[[ Provided material open ]]
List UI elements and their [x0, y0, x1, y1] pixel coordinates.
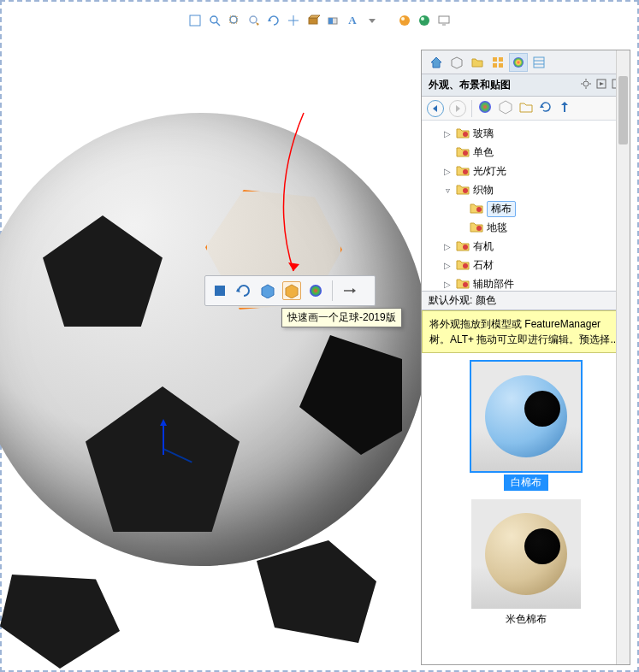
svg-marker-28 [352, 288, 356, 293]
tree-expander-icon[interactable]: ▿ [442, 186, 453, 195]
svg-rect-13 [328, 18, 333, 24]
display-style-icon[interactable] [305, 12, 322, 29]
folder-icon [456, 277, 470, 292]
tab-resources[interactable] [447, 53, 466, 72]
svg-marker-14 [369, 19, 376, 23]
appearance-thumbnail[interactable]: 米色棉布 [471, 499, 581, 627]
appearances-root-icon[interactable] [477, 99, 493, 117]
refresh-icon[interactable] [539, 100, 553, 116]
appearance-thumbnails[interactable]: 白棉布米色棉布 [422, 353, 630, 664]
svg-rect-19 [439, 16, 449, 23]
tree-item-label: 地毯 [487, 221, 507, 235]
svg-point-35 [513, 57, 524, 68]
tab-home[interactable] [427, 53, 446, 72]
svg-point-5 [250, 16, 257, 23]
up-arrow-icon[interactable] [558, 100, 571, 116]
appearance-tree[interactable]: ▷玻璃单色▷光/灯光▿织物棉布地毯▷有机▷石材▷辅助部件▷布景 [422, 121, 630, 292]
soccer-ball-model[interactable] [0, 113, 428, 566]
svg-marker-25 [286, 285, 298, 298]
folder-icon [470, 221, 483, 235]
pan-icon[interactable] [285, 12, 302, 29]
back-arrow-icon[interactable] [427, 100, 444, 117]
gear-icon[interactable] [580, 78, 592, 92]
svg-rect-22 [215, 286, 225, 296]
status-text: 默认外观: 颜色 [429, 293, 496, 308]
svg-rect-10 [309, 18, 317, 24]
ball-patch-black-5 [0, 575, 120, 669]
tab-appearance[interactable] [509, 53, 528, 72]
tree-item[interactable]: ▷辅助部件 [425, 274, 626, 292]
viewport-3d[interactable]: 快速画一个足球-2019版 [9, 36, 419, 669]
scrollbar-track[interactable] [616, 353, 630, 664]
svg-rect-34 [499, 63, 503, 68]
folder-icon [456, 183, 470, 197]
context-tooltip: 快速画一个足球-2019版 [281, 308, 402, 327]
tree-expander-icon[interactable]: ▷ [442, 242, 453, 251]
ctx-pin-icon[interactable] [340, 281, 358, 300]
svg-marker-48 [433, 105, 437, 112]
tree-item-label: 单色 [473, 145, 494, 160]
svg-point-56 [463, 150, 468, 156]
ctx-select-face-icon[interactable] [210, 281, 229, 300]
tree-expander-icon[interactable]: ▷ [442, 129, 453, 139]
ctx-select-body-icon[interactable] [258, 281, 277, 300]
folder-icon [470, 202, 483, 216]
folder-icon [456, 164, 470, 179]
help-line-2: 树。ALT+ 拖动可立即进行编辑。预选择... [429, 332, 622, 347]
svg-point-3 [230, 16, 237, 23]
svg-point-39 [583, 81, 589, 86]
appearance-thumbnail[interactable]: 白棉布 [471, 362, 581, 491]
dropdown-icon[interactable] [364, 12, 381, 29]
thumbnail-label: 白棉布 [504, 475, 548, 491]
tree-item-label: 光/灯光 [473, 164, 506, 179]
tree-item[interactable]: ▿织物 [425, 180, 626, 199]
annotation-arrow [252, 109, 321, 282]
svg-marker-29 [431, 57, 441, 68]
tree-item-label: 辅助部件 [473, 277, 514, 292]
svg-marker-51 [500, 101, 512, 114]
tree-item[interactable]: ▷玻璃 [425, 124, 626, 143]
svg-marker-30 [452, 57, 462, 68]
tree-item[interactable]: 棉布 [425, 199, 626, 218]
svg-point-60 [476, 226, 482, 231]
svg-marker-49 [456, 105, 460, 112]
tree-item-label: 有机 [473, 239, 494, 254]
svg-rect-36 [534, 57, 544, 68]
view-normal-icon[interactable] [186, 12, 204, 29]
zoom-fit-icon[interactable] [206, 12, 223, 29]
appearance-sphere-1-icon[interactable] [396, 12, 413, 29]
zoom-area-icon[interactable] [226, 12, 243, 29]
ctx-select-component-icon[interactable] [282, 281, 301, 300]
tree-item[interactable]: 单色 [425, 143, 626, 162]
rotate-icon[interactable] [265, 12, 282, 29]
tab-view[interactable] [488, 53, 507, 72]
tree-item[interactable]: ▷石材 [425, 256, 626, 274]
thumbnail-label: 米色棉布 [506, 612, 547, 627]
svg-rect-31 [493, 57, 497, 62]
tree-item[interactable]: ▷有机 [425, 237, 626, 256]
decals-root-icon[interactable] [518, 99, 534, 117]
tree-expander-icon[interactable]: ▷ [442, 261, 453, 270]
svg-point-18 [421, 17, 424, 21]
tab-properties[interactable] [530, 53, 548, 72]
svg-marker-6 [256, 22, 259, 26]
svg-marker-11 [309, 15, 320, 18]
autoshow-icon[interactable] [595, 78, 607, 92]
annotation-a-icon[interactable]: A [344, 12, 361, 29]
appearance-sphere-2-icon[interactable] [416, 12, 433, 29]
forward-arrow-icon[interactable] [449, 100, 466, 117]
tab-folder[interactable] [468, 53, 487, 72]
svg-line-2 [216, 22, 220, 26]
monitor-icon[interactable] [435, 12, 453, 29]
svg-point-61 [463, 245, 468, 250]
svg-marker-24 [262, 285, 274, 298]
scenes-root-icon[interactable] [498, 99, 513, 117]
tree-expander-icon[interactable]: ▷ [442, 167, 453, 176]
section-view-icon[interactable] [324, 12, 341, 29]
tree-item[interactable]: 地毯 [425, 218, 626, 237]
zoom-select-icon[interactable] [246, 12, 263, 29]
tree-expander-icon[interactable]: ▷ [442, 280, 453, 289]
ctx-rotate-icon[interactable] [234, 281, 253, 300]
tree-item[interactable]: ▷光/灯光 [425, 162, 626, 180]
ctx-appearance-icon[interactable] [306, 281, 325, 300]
[[ Provided material closed ]]
Retype the records above exactly, leaving every picture out of your copy.

List UI elements and their [x0, y0, x1, y1] pixel coordinates.
svg-marker-28 [352, 288, 356, 293]
tree-expander-icon[interactable]: ▿ [442, 186, 453, 195]
svg-rect-13 [328, 18, 333, 24]
display-style-icon[interactable] [305, 12, 322, 29]
folder-icon [456, 277, 470, 292]
tab-resources[interactable] [447, 53, 466, 72]
svg-marker-14 [369, 19, 376, 23]
appearance-thumbnail[interactable]: 米色棉布 [471, 499, 581, 627]
appearances-root-icon[interactable] [477, 99, 493, 117]
refresh-icon[interactable] [539, 100, 553, 116]
appearance-thumbnails[interactable]: 白棉布米色棉布 [422, 353, 630, 664]
svg-rect-19 [439, 16, 449, 23]
tree-item-label: 地毯 [487, 221, 507, 235]
svg-point-35 [513, 57, 524, 68]
tab-home[interactable] [427, 53, 446, 72]
svg-point-5 [250, 16, 257, 23]
up-arrow-icon[interactable] [558, 100, 571, 116]
appearance-tree[interactable]: ▷玻璃单色▷光/灯光▿织物棉布地毯▷有机▷石材▷辅助部件▷布景 [422, 121, 630, 292]
soccer-ball-model[interactable] [0, 113, 428, 566]
svg-marker-25 [286, 285, 298, 298]
folder-icon [470, 221, 483, 235]
pan-icon[interactable] [285, 12, 302, 29]
back-arrow-icon[interactable] [427, 100, 444, 117]
gear-icon[interactable] [580, 78, 592, 92]
svg-rect-22 [215, 286, 225, 296]
status-text: 默认外观: 颜色 [429, 293, 496, 308]
svg-rect-10 [309, 18, 317, 24]
ball-patch-black-5 [0, 575, 120, 669]
tab-appearance[interactable] [509, 53, 528, 72]
tree-item[interactable]: ▷辅助部件 [425, 274, 626, 292]
viewport-3d[interactable]: 快速画一个足球-2019版 [9, 36, 419, 669]
scrollbar-track[interactable] [616, 353, 630, 664]
svg-rect-34 [499, 63, 503, 68]
folder-icon [456, 183, 470, 197]
context-tooltip: 快速画一个足球-2019版 [281, 308, 402, 327]
tree-expander-icon[interactable]: ▷ [442, 242, 453, 251]
ctx-pin-icon[interactable] [340, 281, 358, 300]
svg-marker-48 [433, 105, 437, 112]
tree-item-label: 单色 [473, 145, 494, 160]
svg-point-56 [463, 150, 468, 156]
ctx-select-face-icon[interactable] [210, 281, 229, 300]
tree-expander-icon[interactable]: ▷ [442, 129, 453, 139]
ctx-select-body-icon[interactable] [258, 281, 277, 300]
folder-icon [470, 202, 483, 216]
folder-icon [456, 164, 470, 179]
help-line-2: 树。ALT+ 拖动可立即进行编辑。预选择... [429, 332, 622, 347]
svg-point-3 [230, 16, 237, 23]
svg-point-39 [583, 81, 589, 86]
appearance-thumbnail[interactable]: 白棉布 [471, 362, 581, 491]
dropdown-icon[interactable] [364, 12, 381, 29]
thumbnail-label: 白棉布 [504, 475, 548, 491]
tree-item-label: 光/灯光 [473, 164, 506, 179]
tree-item[interactable]: ▿织物 [425, 180, 626, 199]
annotation-arrow [252, 109, 321, 282]
svg-marker-29 [431, 57, 441, 68]
tree-item-label: 辅助部件 [473, 277, 514, 292]
svg-marker-51 [500, 101, 512, 114]
tree-item[interactable]: ▷玻璃 [425, 124, 626, 143]
svg-marker-30 [452, 57, 462, 68]
tree-item[interactable]: 棉布 [425, 199, 626, 218]
svg-point-60 [476, 226, 482, 231]
svg-marker-49 [456, 105, 460, 112]
tree-item-label: 有机 [473, 239, 494, 254]
svg-rect-36 [534, 57, 544, 68]
view-normal-icon[interactable] [186, 12, 204, 29]
zoom-fit-icon[interactable] [206, 12, 223, 29]
appearance-sphere-1-icon[interactable] [396, 12, 413, 29]
zoom-area-icon[interactable] [226, 12, 243, 29]
ctx-select-component-icon[interactable] [282, 281, 301, 300]
tree-item[interactable]: 单色 [425, 143, 626, 162]
rotate-icon[interactable] [265, 12, 282, 29]
tab-view[interactable] [488, 53, 507, 72]
tree-item[interactable]: ▷石材 [425, 256, 626, 274]
thumbnail-label: 米色棉布 [506, 612, 547, 627]
svg-rect-31 [493, 57, 497, 62]
tree-item[interactable]: ▷有机 [425, 237, 626, 256]
decals-root-icon[interactable] [518, 99, 534, 117]
tree-expander-icon[interactable]: ▷ [442, 261, 453, 270]
svg-point-18 [421, 17, 424, 21]
tab-properties[interactable] [530, 53, 548, 72]
svg-marker-6 [256, 22, 259, 26]
svg-marker-11 [309, 15, 320, 18]
autoshow-icon[interactable] [595, 78, 607, 92]
annotation-a-icon[interactable]: A [344, 12, 361, 29]
appearance-sphere-2-icon[interactable] [416, 12, 433, 29]
forward-arrow-icon[interactable] [449, 100, 466, 117]
tab-folder[interactable] [468, 53, 487, 72]
svg-line-2 [216, 22, 220, 26]
monitor-icon[interactable] [435, 12, 453, 29]
svg-point-61 [463, 245, 468, 250]
svg-marker-24 [262, 285, 274, 298]
scenes-root-icon[interactable] [498, 99, 513, 117]
tree-expander-icon[interactable]: ▷ [442, 167, 453, 176]
section-view-icon[interactable] [324, 12, 341, 29]
tree-item[interactable]: 地毯 [425, 218, 626, 237]
zoom-select-icon[interactable] [246, 12, 263, 29]
tree-expander-icon[interactable]: ▷ [442, 280, 453, 289]
ctx-rotate-icon[interactable] [234, 281, 253, 300]
tree-item[interactable]: ▷光/灯光 [425, 162, 626, 180]
ctx-appearance-icon[interactable] [306, 281, 325, 300]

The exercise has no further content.